When I create the following dataframe "names"
0 Max
1 Albert
2 Marie
3 Niels
Name: name, dtype: object
and save it to the disk using
names.to_csv("names.csv", index=False)
and load the same csv file using
names_new = pd.load_csv("names.csv")
the names_new looks like this
name
0 Max
1 Albert
2 Marie
3 Niels
and
names.equals(names_new)
returns false.
When I check they both have the same length. So what is causing the difference and how can I make sure saving a dataframe to csv and loading it again will create the same dataframe?
CodePudding user response:
For compare Series select column name
:
print(names.equals(names_new['name']))
If possible not default index in names
use:
print(names.reset_index(drop=True).equals(names_new['name']))
CodePudding user response:
the .equals() is to compares two series or dataframes. by checking following;
->Series.eq / DataFrame.eq
Compare two Series/Dataframe objects of the same length and return a Series/Dataframe where each element is True if the element in each Series is equal, False otherwise.*
->testing.assert_series_equal
Raises an AssertionError if left and right are not equal. Provides an easy interface to ignore inequality in dtypes, indexes and precision among others.
->testing.assert_frame_equal
Like assert_series_equal, but targets DataFrames.

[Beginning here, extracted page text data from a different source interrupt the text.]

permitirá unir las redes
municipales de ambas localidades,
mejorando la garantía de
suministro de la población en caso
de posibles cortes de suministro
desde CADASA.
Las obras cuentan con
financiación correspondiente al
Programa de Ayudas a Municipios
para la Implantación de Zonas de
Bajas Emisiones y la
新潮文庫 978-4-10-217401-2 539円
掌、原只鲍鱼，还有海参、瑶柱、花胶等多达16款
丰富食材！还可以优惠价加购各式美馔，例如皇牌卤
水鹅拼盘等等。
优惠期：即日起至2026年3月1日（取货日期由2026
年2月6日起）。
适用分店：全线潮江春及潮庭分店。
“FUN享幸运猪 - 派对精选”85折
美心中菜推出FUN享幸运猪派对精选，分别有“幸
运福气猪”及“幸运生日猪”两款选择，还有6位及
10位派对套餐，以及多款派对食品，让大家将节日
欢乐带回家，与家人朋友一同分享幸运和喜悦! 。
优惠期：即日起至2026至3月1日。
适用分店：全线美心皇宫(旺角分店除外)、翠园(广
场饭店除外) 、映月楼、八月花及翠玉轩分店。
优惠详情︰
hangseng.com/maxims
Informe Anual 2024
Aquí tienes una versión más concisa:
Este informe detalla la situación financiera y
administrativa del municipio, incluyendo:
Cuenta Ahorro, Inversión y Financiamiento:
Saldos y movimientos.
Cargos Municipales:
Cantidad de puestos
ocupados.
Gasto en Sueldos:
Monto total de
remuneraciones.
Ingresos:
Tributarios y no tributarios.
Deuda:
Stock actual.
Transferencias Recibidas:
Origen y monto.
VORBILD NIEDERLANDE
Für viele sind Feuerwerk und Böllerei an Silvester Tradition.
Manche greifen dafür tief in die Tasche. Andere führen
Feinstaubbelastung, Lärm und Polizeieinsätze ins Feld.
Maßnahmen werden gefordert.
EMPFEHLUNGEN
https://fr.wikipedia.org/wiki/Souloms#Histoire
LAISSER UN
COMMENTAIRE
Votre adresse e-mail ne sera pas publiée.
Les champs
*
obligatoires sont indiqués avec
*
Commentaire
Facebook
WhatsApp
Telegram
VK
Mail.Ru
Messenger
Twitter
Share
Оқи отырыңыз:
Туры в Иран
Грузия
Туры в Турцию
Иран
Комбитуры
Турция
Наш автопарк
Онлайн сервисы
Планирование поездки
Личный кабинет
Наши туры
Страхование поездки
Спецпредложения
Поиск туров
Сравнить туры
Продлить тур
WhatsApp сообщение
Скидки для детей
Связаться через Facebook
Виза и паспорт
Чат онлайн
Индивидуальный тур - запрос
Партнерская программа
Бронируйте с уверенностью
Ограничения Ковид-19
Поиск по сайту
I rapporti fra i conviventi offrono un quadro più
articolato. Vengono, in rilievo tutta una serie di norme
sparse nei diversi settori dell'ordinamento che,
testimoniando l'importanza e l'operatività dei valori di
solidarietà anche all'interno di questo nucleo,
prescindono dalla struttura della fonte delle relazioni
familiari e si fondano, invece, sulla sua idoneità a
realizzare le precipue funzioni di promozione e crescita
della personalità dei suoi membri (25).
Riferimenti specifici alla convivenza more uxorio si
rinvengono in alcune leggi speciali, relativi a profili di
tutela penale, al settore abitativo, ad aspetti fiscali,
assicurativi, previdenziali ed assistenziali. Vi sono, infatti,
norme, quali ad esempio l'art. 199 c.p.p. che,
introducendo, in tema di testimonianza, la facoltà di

And its a good question, that even with data frame type why .equals() function giving False. Furthermore, if you check the Check that left and right DataFrames are equal
by following code.
from pandas.testing import assert_frame_equal
assert_frame_equal(names, names_new)
AssertionError: DataFrame.columns are different
Either you can make column name same or make them series and then compare as below:
names.squeeze().equals(names_new.squeeze())
OUTPUT: True